# Lava rocks for inline atomizer?



## scapegoat (20 Dec 2013)

Hi

I inject co2 into my external filter via an UP inline atomizer but have to inject a massive amount and don't quite hit the lime green I would like, its green but not lime. I'm trying to find a way to trap more bubbles in my filter without losing too much flow, does anybody have any experience using a layer of lava rock in the filter to trap bubbles? I imagine it could work quite well due to the porous qualities of lava rock, catching the tiny bubbles and keeping them small.

If anybody has any advise it would be grately received.

Thanks

Jacob


----------



## Samjpikey (20 Dec 2013)

One thing I know about lava rock is that it cloggs up very quickly and requires more cleaning then other types of media , try using some alpha grog instead  
Cheers 


Sent from my mobile telecommunications device


----------



## kirk (20 Dec 2013)

Hi Jacob, why are you not using it on the outlet? I know they all seem to perform differently, ours worked well on the outlet and I was using less co2 than with an intank diffuser. You do get a fine mist though but that didn't bother us.


----------



## scapegoat (20 Dec 2013)

Hi guys, thanks for getting back to me,

I was thinking of using it in the last stage after some mechanical to try and keep debris to a minimum, never used alpha grog before so will check it out.
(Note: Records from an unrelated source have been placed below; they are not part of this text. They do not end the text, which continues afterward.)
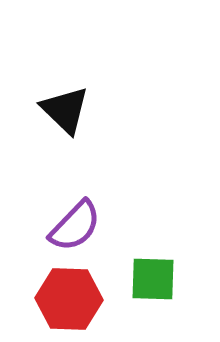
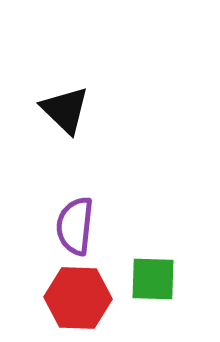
purple semicircle: rotated 142 degrees clockwise
red hexagon: moved 9 px right, 1 px up
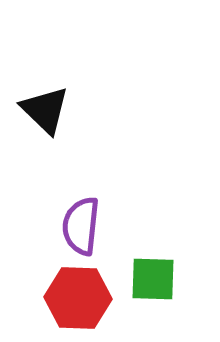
black triangle: moved 20 px left
purple semicircle: moved 6 px right
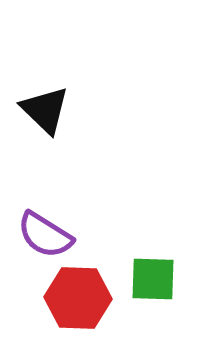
purple semicircle: moved 36 px left, 9 px down; rotated 64 degrees counterclockwise
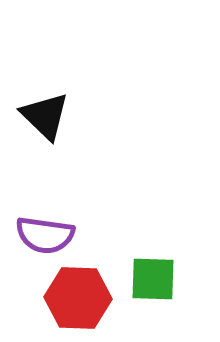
black triangle: moved 6 px down
purple semicircle: rotated 24 degrees counterclockwise
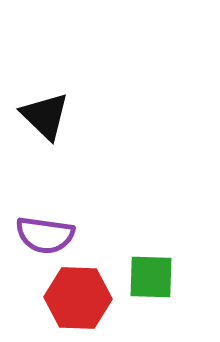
green square: moved 2 px left, 2 px up
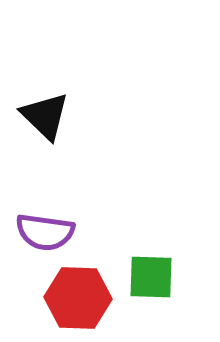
purple semicircle: moved 3 px up
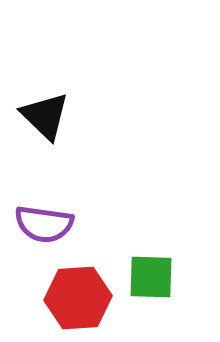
purple semicircle: moved 1 px left, 8 px up
red hexagon: rotated 6 degrees counterclockwise
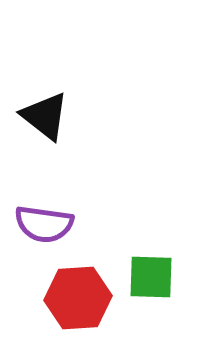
black triangle: rotated 6 degrees counterclockwise
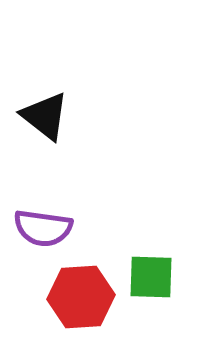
purple semicircle: moved 1 px left, 4 px down
red hexagon: moved 3 px right, 1 px up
I did have it on the outlet to start with but was never keen on the mist and neither were my bamboo shrimp who hopped about rather violently if they got too many bubbles on them. I would rather use a bit more co2 and have it on the intake, however I think there must be ways to make it more efficient.


----------



## Nathaniel Whiteside (20 Dec 2013)

Samjpikey said:


> One thing I know about lava rock is that it cloggs up very quickly and requires more cleaning then other types of media , try using some alpha grog instead
> Cheers
> 
> 
> Sent from my mobile telecommunications device



+1.
Plus if you have leftovers, you can purchase some nylon bags, pop some Alphagrog in, and it will do to raise substrate levels when scaping etc.


----------



## scapegoat (20 Dec 2013)

Cool I'll give it a go, anyone know where it's sold? Tbh the reason I've never used it or been able to find it is because I always thought it was called Alpha Frog!


----------



## Samjpikey (20 Dec 2013)

Alpha frog !!! Ha ... I got mine from fleabay 


Sent from my mobile telecommunications device


----------



## TimT (20 Dec 2013)

Samjpikey said:


> Alpha frog !!! Ha ... I got mine from fleabay


Really? I cant find any... And is it sold under different names? If possible I'd like to find in Denmark somewhere


----------



## Samjpikey (20 Dec 2013)

It was along time ago I got mine maybe 3 years ago ....... 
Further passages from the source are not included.